AUBURN, Ala. — It was Malkom Parrish who hit the Auburn running back out of bounds. It was D’Andre Walker who illegally leaped to try to block a punt. It was Jayson Stanley who was called for punt-catch interference. It was Sony Michel who was flagged for unsportsmanlike conduct. It was Mecole Hardman who muffed the fair catch. You’ll recognize them all as Georgia football players.

Yet this is what we heard from Kirby Smart after the No. 1-ranked Bulldogs tumbled against No. 10 Auburn 40-17 on Saturday at Jordan-Hare Stadium: “I’m the one responsible for what we just did. I’m not running away from that.”

The coach who always says “humility is a week away” was remarkably humble and gracious in defeat Saturday. Most of us media-types assembled in the cramped, windowless room underneath the north grandstands expected a spittin’-and-cussin’ mad coach to emerge from the Georgia locker room for the postgame presser.

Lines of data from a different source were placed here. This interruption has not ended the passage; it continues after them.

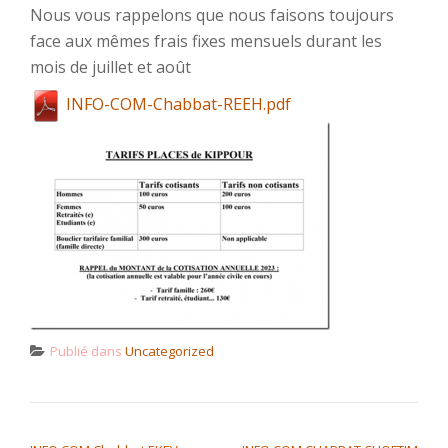
Nous vous rappelons que nous faisons toujours
face aux mêmes frais fixes mensuels durant les
mois de juillet et août
INFO-COM-Chabbat-REEH.pdf
Publié dans
Uncategorized
NAVIGATION DE L’ARTICLE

The thinking was his team had just violated every principle on which Smart is building his program. You know, poise and toughness and being physical and discipline.

That last word probably should be in all caps — DISCIPLINE.

Yet that’s not what we got. Smart shouldered the blame. The only finger he pointed was a thumb back to himself.

Oh, he was disappointed. For sure. It was all over his face. It draped his demeanor.

But the Bulldogs’ second-year coach said he felt his team learned some valuable lessons Saturday. And perhaps he did, too.

“I’m the one in charge,” Smart said with a shrug. “… It was a momentum game, and we certainly lost the momentum there with some really, really uncharacteristic, dumb penalties. Between the penalties and the fact that they were more physical than us on both lines of scrimmage. That’s on me. We’ve got to get up and go get better.”

Georgia didn’t lose a championship here on The Plains on Saturday. That’s the best news out of all this. The Bulldogs’ history books are marred with pages where Auburn broke the Bulldogs’ hearts and knocked them out of title contention. And the Tigers have similar recordings in their annals. That comes with the territory of rivals annually playing each other in mid-November at the end of a season.

But the Bulldogs came unglued a bit. Composed all season, Georgia did things we hadn’t seen all year. There were the big mistakes, like those aforementioned personal-foul penalties and turnovers, but there were a lot of little things, too.

The Bulldogs jumped offsides. They dropped passes and whiffed on blocks. Georgia scored on the game’s first possession and on its last one. In between were a box car full of missed opportunities.

Walking away from it, Smart was as bewildered by it as much as distressed.

“We resorted to tactics we don’t usually do,” he said, shaking his head.

But Smart wasn’t perfect himself. Georgia was out of timeouts at the end of the first half when it was gifted with an unexpected late possession and scoring opportunity thanks to another terrific punt return by Hardman.

Taking over at the Auburn 26 with 22 seconds remaining in the second quarter, Smart called for a run. Michel managed barely a yard, Jake Fromm had to spike the ball and Rodrigo Blankenship’s 42-yard field goal attempt sailed wide right.

“Not a good decision there. Probably a mistake,” Smart said of himself. “If we had it to do over there, we would’ve probably thrown the ball. The thinking was that we didn’t want to get knocked out of field goal range, but we should’ve thrown the ball, no doubt.”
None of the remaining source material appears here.